Chapter 6 — Quiz
Multiple choice
Q1. Price elasticity of demand measures: a) How much the price changes when quantity changes b) How responsive quantity demanded is to a change in price c) The slope of the demand curve d) Total revenue
Q2. A good with an elasticity greater than 1 is: a) Inelastic b) Unit elastic c) Elastic d) Perfectly inelastic
Q3. A good with an elasticity less than 1 is: a) Inelastic b) Unit elastic c) Elastic d) Perfectly elastic
Q4. Insulin (for type-1 diabetics) has demand that is: a) Highly elastic b) Highly inelastic c) Unit elastic d) Negative
Q5. Demand is more elastic when: a) There are no substitutes b) The good is a necessity c) The good takes up a small share of the budget d) There are many close substitutes
Q6. The price elasticity of demand for gasoline is: a) Larger in the short run than in the long run b) Larger in the long run than in the short run c) The same in both periods d) Always exactly 1
Q7. Cross-price elasticity of A with respect to B is positive. This means: a) A and B are complements b) A and B are substitutes c) A and B are independent goods d) The demand for A is inelastic
Q8. Income elasticity is negative. This means the good is: a) A luxury b) A necessity c) A normal good d) An inferior good
Q9. A tax is imposed on a good with very inelastic demand. The burden of the tax falls mostly on: a) Producers b) Consumers c) The government d) Foreigners
Q10. A 10% price increase causes a 5% drop in quantity demanded. What is the elasticity? a) 2 b) 0.5 c) 5 d) 50
Q11. A producer raises the price of a good by 10%. The quantity sold falls by 15%, and total revenue: a) Rises b) Falls c) Stays the same d) Cannot be determined
Q12. The empirical evidence on the labor demand elasticity for low-wage workers (per CBO and other studies) suggests: a) An elasticity of 0 b) An elasticity in the range of −0.1 to −0.4 (smaller than a naive model would predict) c) An elasticity of −1 to −2 d) An elasticity that is highly positive
Short answer
SA1. State the formula for price elasticity of demand using the midpoint formula.

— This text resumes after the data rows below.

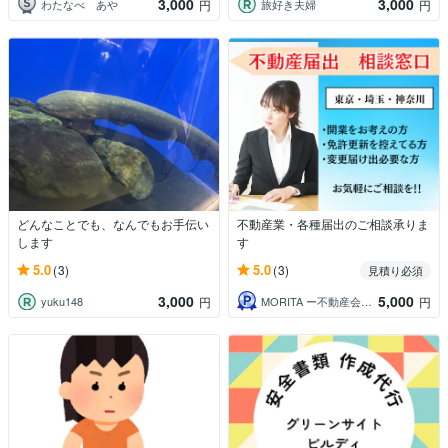
3,000
3,000
わたなべ あや
旅好き夫婦
円
円
どんなことでも、なんでもお手伝い
不動産業・各種届出のご相談承りま
します
す
5.0
5.0
(3)
(3)
見積り必須
3,000
5,000
yuku148
MORITA ー不動産会社在籍中｜取引士
円
円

SA2. What are the four determinants of price elasticity of demand?
SA3. Distinguish a substitute from a complement using cross-price elasticity.
SA4. Why is the more inelastic side of a market the side that bears more of a tax burden?
SA5. Why is supply almost always more elastic in the long run than the short run?
True / False
TF1. A good with elasticity of 0.8 is elastic. (True / False)
TF2. Income elasticity can be negative. (True / False)
TF3. When demand is elastic, raising the price increases total revenue. (True / False)
TF4. The midpoint formula gives the same answer regardless of which point you treat as the starting point. (True / False)
TF5. The elasticity of demand for any specific brand of soft drink is generally lower than the elasticity for soft drinks as a category. (True / False — be careful!)
Selected answers in appendices/answers-to-selected.md.